Electricity, a long-standing issue, will get 8 percent of the budget.
But the government will need to rehabilitate a grid that produces an average of 15,000 megawatts, although peak demand reaches 22,000 megawatts, said Electricity Minister Luay Khatteeb. Islamic State’s looting of power lines has reduced power generation by at least 4,500 megawatts, he said.
Job creation is also a major demand, but political blocs have chosen to fatten an already bloated public sector instead of growing the private sector.
And all this relies on oil prices holding steady as well as the U.S. granting a waiver for Iraq to ignore sanctions on Iran — both questionable scenarios.
Much also depends on keeping Islamic State at bay. Knights, the Iraq expert, said that authorities had succeeded in making Baghdad safer than it has been in years, but “that’s also because (Islamic State) had put the majority of its power defending cities it controlled.”
But with those areas no longer under its grip, the extremist group has returned to its guerrilla warfare roots.
Last month, Islamic State struck the northwestern city of Tall Afar with a car bomb that killed three people and wounded 13 others.
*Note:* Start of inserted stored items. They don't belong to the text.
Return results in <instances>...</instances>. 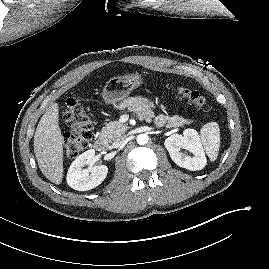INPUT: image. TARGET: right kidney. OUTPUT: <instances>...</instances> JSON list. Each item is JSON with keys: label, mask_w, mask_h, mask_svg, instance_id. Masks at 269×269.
<instances>
[{"label": "right kidney", "mask_w": 269, "mask_h": 269, "mask_svg": "<svg viewBox=\"0 0 269 269\" xmlns=\"http://www.w3.org/2000/svg\"><path fill=\"white\" fill-rule=\"evenodd\" d=\"M95 150L90 149L79 155L70 165L67 173V184L77 191L91 190L100 185L107 176L108 167L100 165L93 167ZM88 165V168H83Z\"/></svg>", "instance_id": "obj_1"}]
</instances>
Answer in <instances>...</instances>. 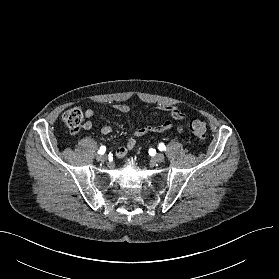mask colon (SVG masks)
<instances>
[{
  "instance_id": "colon-1",
  "label": "colon",
  "mask_w": 279,
  "mask_h": 279,
  "mask_svg": "<svg viewBox=\"0 0 279 279\" xmlns=\"http://www.w3.org/2000/svg\"><path fill=\"white\" fill-rule=\"evenodd\" d=\"M83 112L79 108H72L64 112L62 120L71 133H77L83 122ZM190 130L199 139H205L207 135V125L199 119H193L190 122Z\"/></svg>"
}]
</instances>
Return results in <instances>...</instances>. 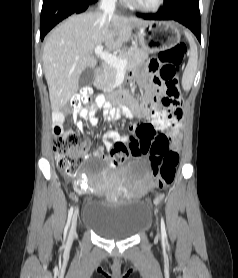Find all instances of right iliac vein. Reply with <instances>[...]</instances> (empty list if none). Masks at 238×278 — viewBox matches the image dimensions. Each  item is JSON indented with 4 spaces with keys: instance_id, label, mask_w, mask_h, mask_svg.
<instances>
[{
    "instance_id": "right-iliac-vein-1",
    "label": "right iliac vein",
    "mask_w": 238,
    "mask_h": 278,
    "mask_svg": "<svg viewBox=\"0 0 238 278\" xmlns=\"http://www.w3.org/2000/svg\"><path fill=\"white\" fill-rule=\"evenodd\" d=\"M76 229H77V214L75 212L72 218L71 228L69 232V239H72L75 236Z\"/></svg>"
}]
</instances>
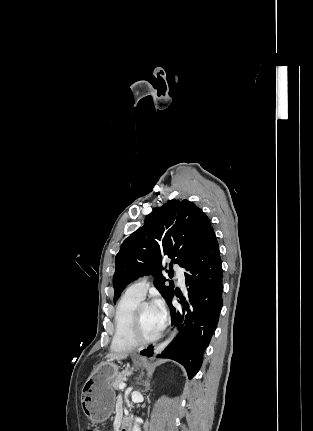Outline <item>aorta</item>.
Returning <instances> with one entry per match:
<instances>
[{
	"label": "aorta",
	"mask_w": 313,
	"mask_h": 431,
	"mask_svg": "<svg viewBox=\"0 0 313 431\" xmlns=\"http://www.w3.org/2000/svg\"><path fill=\"white\" fill-rule=\"evenodd\" d=\"M175 334H176V331H174L166 341H164L162 344H160L155 349V351H154L155 354L161 353L165 349V347L172 341V339L174 338ZM138 421H139V419L136 418L132 431H141V429H140V427L138 425Z\"/></svg>",
	"instance_id": "762f6f07"
}]
</instances>
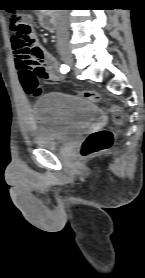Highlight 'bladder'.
Listing matches in <instances>:
<instances>
[{
	"instance_id": "1",
	"label": "bladder",
	"mask_w": 145,
	"mask_h": 278,
	"mask_svg": "<svg viewBox=\"0 0 145 278\" xmlns=\"http://www.w3.org/2000/svg\"><path fill=\"white\" fill-rule=\"evenodd\" d=\"M34 145L54 150L75 140L92 124L99 111L93 101L63 92H51L35 103Z\"/></svg>"
}]
</instances>
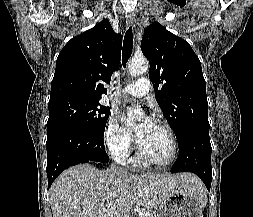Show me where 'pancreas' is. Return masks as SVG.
<instances>
[{
	"label": "pancreas",
	"mask_w": 253,
	"mask_h": 217,
	"mask_svg": "<svg viewBox=\"0 0 253 217\" xmlns=\"http://www.w3.org/2000/svg\"><path fill=\"white\" fill-rule=\"evenodd\" d=\"M146 217H157L155 212H148Z\"/></svg>",
	"instance_id": "cf45deb5"
}]
</instances>
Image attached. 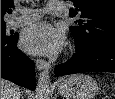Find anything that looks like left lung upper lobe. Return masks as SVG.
Segmentation results:
<instances>
[{"instance_id": "1", "label": "left lung upper lobe", "mask_w": 115, "mask_h": 99, "mask_svg": "<svg viewBox=\"0 0 115 99\" xmlns=\"http://www.w3.org/2000/svg\"><path fill=\"white\" fill-rule=\"evenodd\" d=\"M70 17H79L70 31L77 51L115 44V0H71Z\"/></svg>"}]
</instances>
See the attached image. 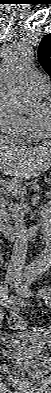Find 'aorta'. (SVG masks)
I'll use <instances>...</instances> for the list:
<instances>
[{"instance_id": "obj_1", "label": "aorta", "mask_w": 51, "mask_h": 393, "mask_svg": "<svg viewBox=\"0 0 51 393\" xmlns=\"http://www.w3.org/2000/svg\"><path fill=\"white\" fill-rule=\"evenodd\" d=\"M32 51L26 45L16 46L1 66V92L10 106L19 113H33L41 108V101L28 78L32 66ZM43 243L51 245L50 227L41 225ZM51 264V252L42 250L41 254L29 265V274L37 276L45 272Z\"/></svg>"}]
</instances>
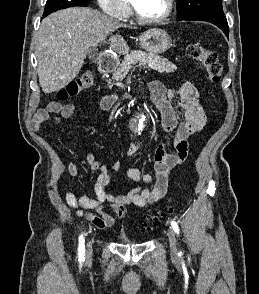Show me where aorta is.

Many believe it’s only a matter of time before it will hit Baghdad.
“It’s a choice by the enemy, and that can be reversed,” said Knights.
Ghani, who supervised the removal of the T-walls, said some Baghdad residents were nervous about them coming down.
“Some people objected, and said they were afraid of attacks. That’s why we removed the ones in front of the Defense Ministry first,” Ghani said.
“We figured once people saw us doing it they couldn’t say anything.”
Knights said the Iraqi government plans to redeploy the T-walls on Baghdad’s perimeter, funneling traffic through certain roads and using air surveillance and better intelligence to facilitate movement.
Islamic State still maintains a presence in various pockets on both sides of the Syrian-Iraqi border, taking advantage of lack of coordination among the various forces in the area to hide and regroup.
Agha, the unemployed anthropologist, however, proposed a solution for that too.
“Why don’t we do like Trump?” he said, giving a rueful smile.
“Let’s just put all those concrete barriers on the border, and make a wall with Syria,” he deadpanned. “That should stop everything.”